The Academy could have never planned for one of the biggest actors in the world to strike one of the biggest comedians in the world during the Oscars telecast. But one immediate solution does seem obvious: Get rid of the last-minute Twitter polls. “Audiences that use these social media platforms are not necessarily watching the Oscars,” says digital strategist Wynter Mitchell-Rohrbaugh. “Without really making a more concerted effort to have this be a great part of the program and not just a gimmick, who will take it seriously?” Instead, she suggests the Academy work more comprehensively to engage movie fans about their favorite films year-round on social media. “The biggest question is finding fan service that will bring viewers to the show.”

Film historian Mark Harris suggests hiring a producer with extensive experience in live television events who could handle the telecast over multiple years. “If you try to reinvent the Oscars every single year, you create this narrative that is constantly a crisis in need of resolving,” he says. “One of the reasons the Golden Globes rose so much in the last 20 to 25 years — before they self-immolated — was brand consistency. You knew what a Golden Globes telecast vibe was going to be. Whereas the Oscars have no brand consistency now.”

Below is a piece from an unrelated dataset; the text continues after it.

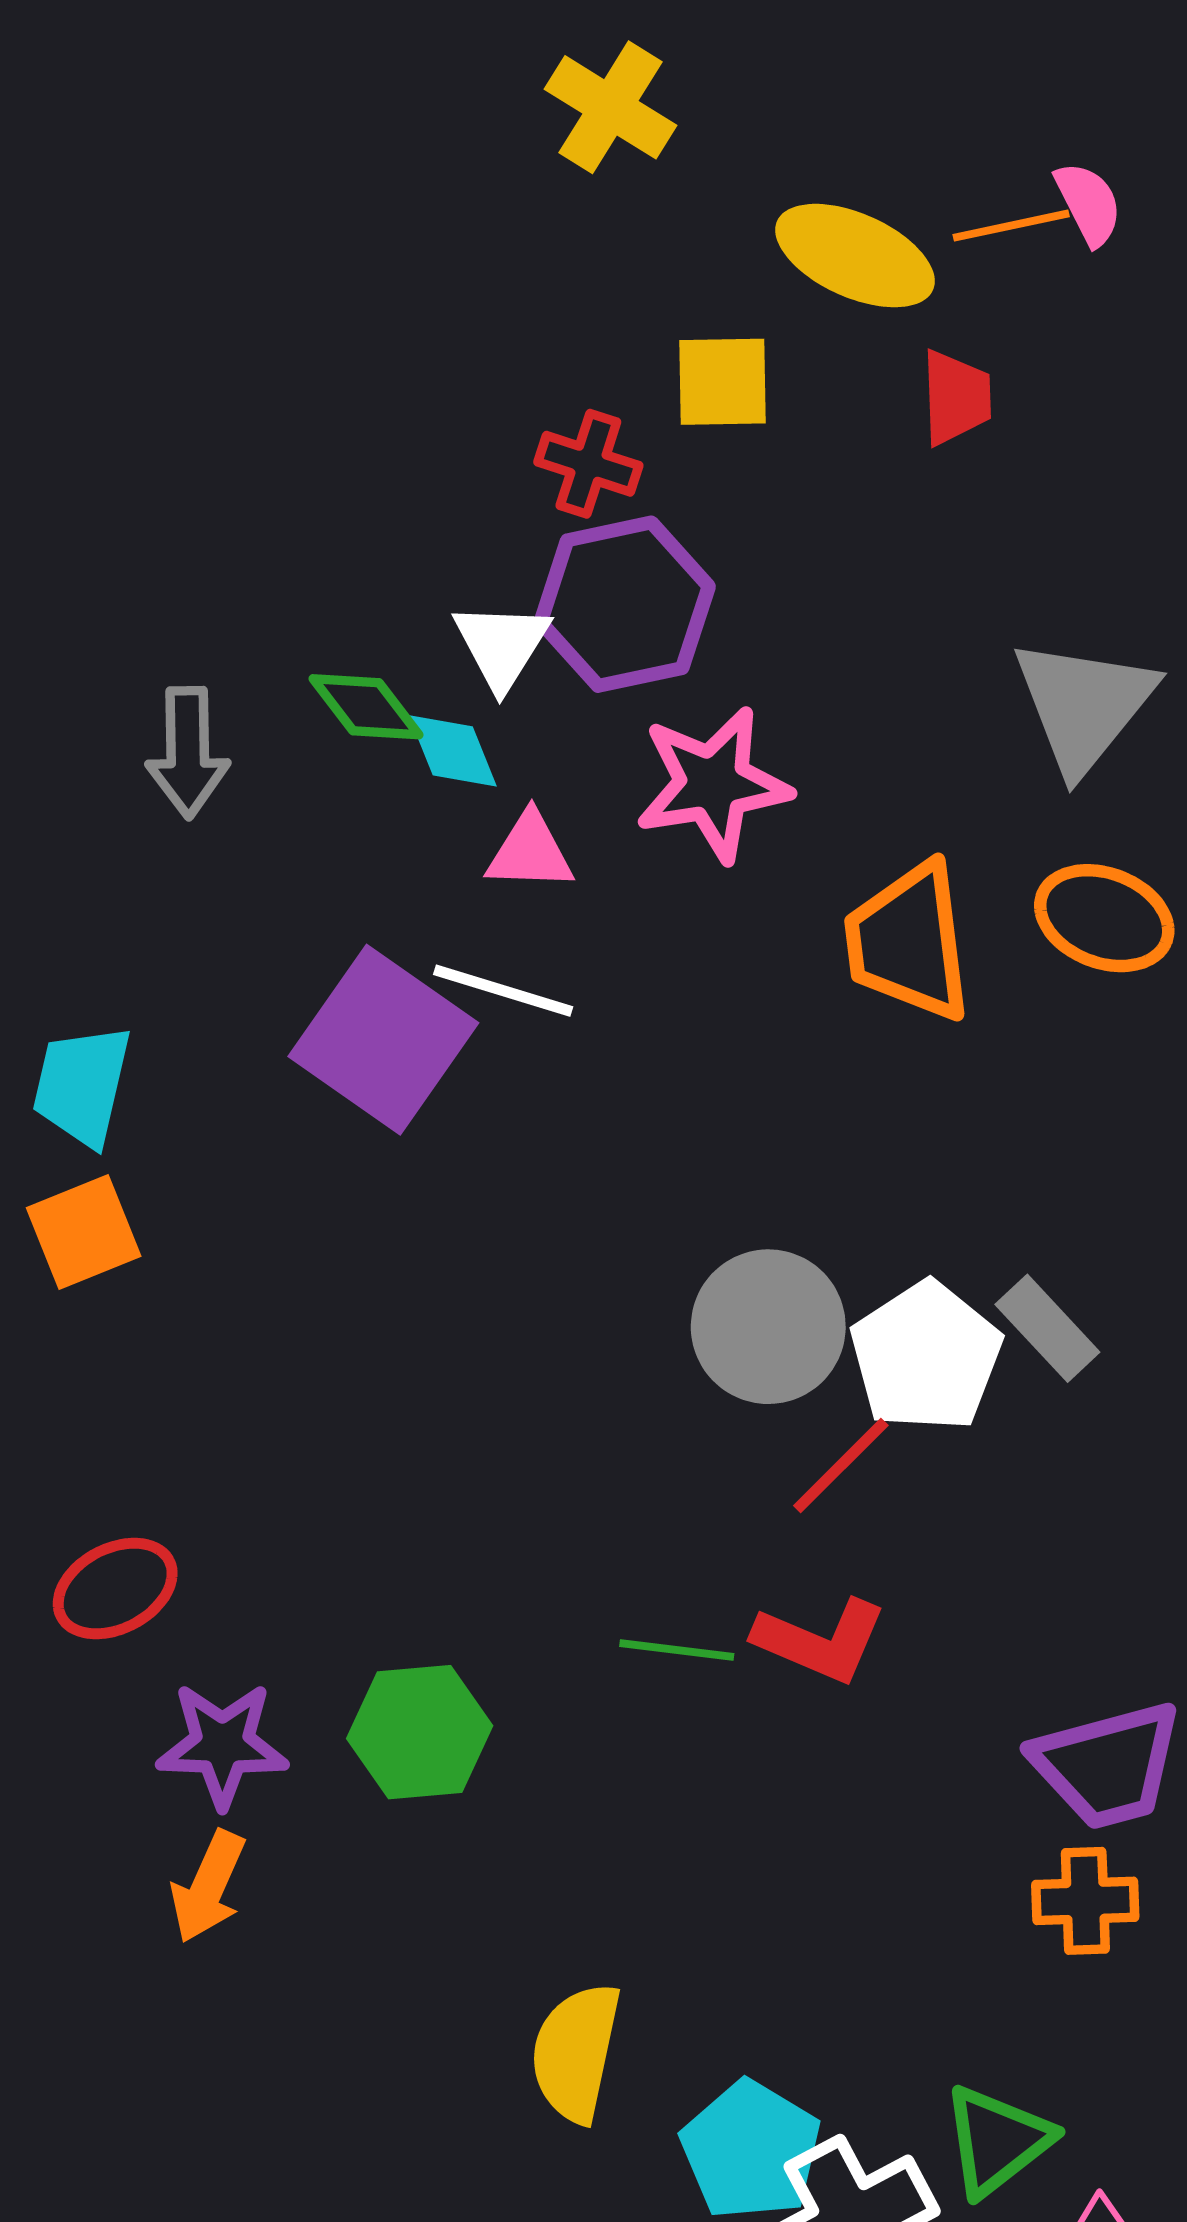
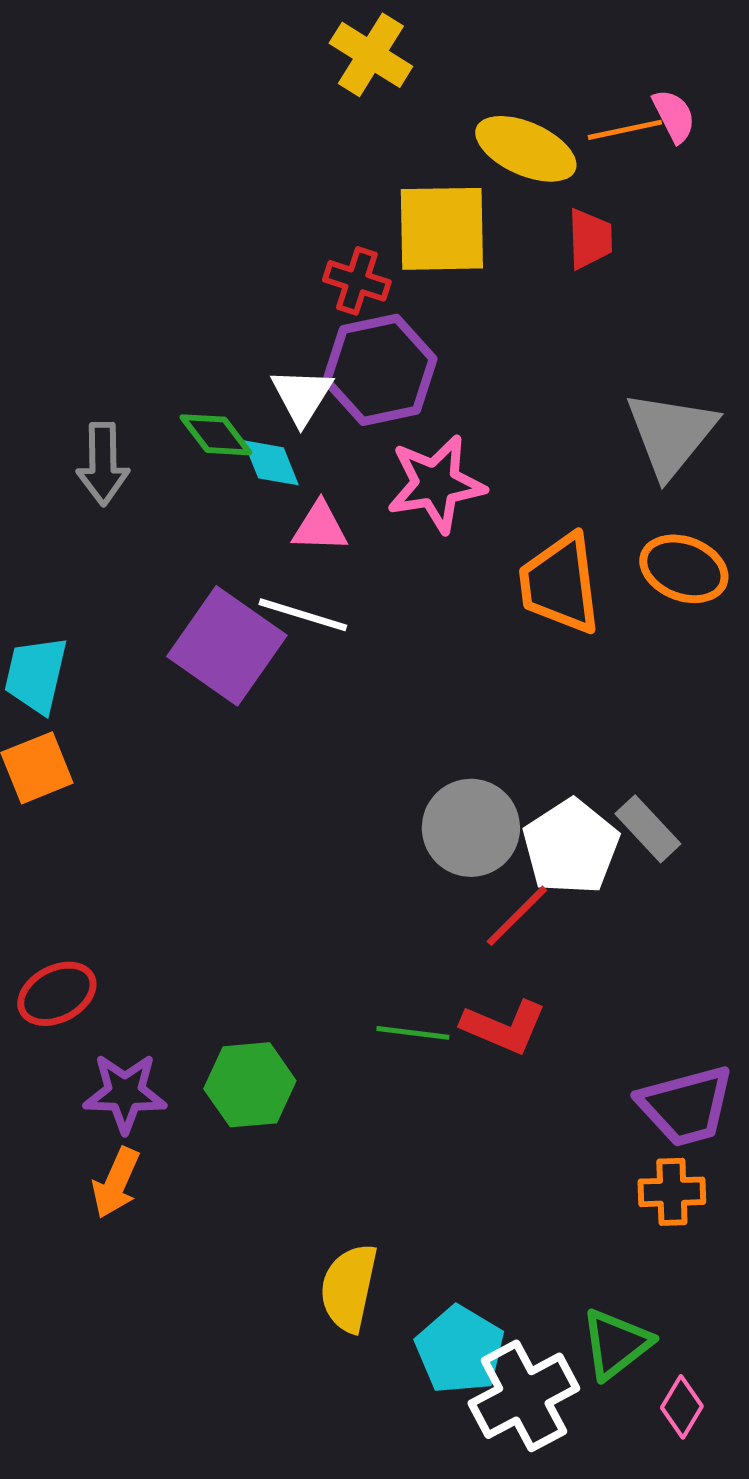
yellow square: (722, 382) -> (442, 229), size x1.5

Instead, Harris — whose husband, Tony Kushner, wrote multiple-Oscar-nominee “West Side Story” — points to the Academy Awards’ own history as its greatest advantage, and a way to heal the division over the off-air categories. “When you are nominated for or win an Oscar, you are getting sewn into a kind of timeline that has existed since 1927,” he says. “I think if the show was a little less concerned with chasing relevance and a little more concerned with chasing importance and history and emotion, it might find those things a better fit for its natural assets. It’s never going to be the youngest or most populist of movie award shows, but what it can be is the most distinguished, the most prestigious. It is still more meaningful to people in the industry to win an Oscar than it is to win any other kind of award.”

Including, for example, a Twitter poll for Fan Favorite of the year. “I mean, congratulations to Netflix, I guess,” Harris says. “They spent $10 trillion to get one Oscar and zero dollars as far as I can tell to get ‘Army of the Dead’ to win that poll.”